[DATA SUPPLIED — start]
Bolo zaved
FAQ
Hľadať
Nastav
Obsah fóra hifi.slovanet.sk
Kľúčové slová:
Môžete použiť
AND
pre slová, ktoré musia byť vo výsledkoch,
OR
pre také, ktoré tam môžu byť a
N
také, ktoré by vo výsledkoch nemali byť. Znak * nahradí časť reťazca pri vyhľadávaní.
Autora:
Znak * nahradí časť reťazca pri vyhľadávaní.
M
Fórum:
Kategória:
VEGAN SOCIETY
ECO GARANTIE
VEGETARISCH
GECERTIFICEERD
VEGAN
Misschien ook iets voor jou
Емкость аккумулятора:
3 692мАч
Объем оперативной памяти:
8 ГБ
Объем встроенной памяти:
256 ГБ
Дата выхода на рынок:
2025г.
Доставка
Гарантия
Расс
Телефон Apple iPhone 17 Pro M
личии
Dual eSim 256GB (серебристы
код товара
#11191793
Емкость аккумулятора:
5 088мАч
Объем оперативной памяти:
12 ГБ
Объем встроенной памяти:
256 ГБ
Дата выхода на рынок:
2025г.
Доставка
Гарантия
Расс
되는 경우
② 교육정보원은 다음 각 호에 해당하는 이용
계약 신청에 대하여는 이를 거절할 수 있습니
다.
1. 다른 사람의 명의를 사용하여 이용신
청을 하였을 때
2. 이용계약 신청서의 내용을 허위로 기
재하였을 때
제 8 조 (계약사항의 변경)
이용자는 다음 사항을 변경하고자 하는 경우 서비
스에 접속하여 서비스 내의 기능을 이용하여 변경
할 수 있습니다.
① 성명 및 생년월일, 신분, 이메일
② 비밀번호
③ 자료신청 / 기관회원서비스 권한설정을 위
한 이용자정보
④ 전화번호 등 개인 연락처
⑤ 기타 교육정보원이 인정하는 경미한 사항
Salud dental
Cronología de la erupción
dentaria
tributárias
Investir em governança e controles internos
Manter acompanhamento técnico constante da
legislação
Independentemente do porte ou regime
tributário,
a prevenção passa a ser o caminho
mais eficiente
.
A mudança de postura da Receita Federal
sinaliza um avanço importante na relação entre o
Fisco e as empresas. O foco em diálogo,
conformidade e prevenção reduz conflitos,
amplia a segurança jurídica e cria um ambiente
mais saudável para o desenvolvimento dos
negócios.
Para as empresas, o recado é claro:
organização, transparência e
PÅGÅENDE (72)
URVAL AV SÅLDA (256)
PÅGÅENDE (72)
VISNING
[DATA SUPPLIED — finish]
WHAT TO WORK ON ▸
Restate, word for word, the final stretch of the entries above: the line containing "Fisco e as empresas." and every line after it, up to and including the last.

OUTPUT FOR THIS EXERCISE ▸
Fisco e as empresas. O foco em diálogo,
conformidade e prevenção reduz conflitos,
amplia a segurança jurídica e cria um ambiente
mais saudável para o desenvolvimento dos
negócios.
Para as empresas, o recado é claro:
organização, transparência e
PÅGÅENDE (72)
URVAL AV SÅLDA (256)
PÅGÅENDE (72)
VISNING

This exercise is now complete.